### Exercise input
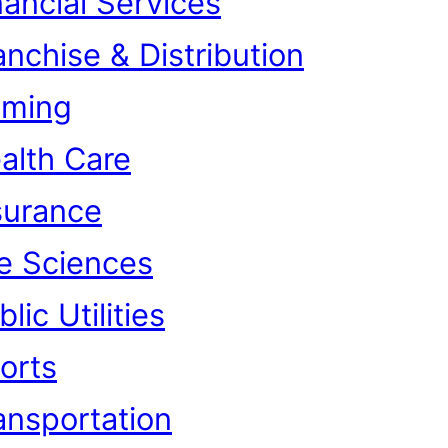
nancial Services
anchise & Distribution
ming
alth Care
surance
fe Sciences
lic Utilities
orts
ansportation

### Your goal
A word-for-word copy of the records is required. Leave out every picture.

### Answer to the exercise
nancial Services
anchise & Distribution
ming
alth Care
surance
fe Sciences
lic Utilities
orts
ansportation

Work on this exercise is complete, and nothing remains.